PROBLEM DETAILS:
Where the records below show a line containing "For every named target in this 1440×812", start copying; end with the line containing "Università del Piemonte", and copy it too.
_ _ _
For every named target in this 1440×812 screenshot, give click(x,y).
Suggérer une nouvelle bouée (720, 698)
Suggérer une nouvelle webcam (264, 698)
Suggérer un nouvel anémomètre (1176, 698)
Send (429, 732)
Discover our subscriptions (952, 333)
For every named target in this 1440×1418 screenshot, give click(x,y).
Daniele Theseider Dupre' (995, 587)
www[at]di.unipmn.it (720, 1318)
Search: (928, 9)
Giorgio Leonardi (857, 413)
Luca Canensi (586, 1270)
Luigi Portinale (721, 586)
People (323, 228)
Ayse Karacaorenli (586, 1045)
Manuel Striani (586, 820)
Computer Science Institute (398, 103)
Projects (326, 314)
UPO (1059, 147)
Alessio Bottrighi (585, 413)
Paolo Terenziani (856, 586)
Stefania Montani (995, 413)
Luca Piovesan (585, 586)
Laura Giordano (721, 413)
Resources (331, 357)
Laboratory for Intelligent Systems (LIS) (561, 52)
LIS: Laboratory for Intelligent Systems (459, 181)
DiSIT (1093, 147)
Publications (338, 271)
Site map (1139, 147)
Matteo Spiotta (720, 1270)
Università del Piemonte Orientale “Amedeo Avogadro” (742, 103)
_ _ _
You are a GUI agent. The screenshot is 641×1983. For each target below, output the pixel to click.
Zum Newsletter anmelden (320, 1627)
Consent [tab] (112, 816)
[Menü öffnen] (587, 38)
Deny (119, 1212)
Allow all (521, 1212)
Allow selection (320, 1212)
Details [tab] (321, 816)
_ _ _
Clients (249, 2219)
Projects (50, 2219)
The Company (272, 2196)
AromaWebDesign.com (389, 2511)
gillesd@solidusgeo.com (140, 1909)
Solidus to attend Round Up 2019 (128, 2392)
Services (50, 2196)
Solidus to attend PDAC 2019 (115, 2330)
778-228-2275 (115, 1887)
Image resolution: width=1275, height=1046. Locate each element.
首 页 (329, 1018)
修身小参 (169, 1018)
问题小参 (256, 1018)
_ _ _
WRITTEN REPLY:
For every named target in this 1440×812 screenshot, give click(x,y).
Suggérer une nouvelle bouée (720, 698)
Suggérer une nouvelle webcam (264, 698)
Suggérer un nouvel anémomètre (1176, 698)
Send (429, 732)
Discover our subscriptions (952, 333)
For every named target in this 1440×1418 screenshot, give click(x,y).
Daniele Theseider Dupre' (995, 587)
www[at]di.unipmn.it (720, 1318)
Search: (928, 9)
Giorgio Leonardi (857, 413)
Luca Canensi (586, 1270)
Luigi Portinale (721, 586)
People (323, 228)
Ayse Karacaorenli (586, 1045)
Manuel Striani (586, 820)
Computer Science Institute (398, 103)
Projects (326, 314)
UPO (1059, 147)
Alessio Bottrighi (585, 413)
Paolo Terenziani (856, 586)
Stefania Montani (995, 413)
Luca Piovesan (585, 586)
Laura Giordano (721, 413)
Resources (331, 357)
Laboratory for Intelligent Systems (LIS) (561, 52)
LIS: Laboratory for Intelligent Systems (459, 181)
DiSIT (1093, 147)
Publications (338, 271)
Site map (1139, 147)
Matteo Spiotta (720, 1270)
Università del Piemonte Orientale “Amedeo Avogadro” (742, 103)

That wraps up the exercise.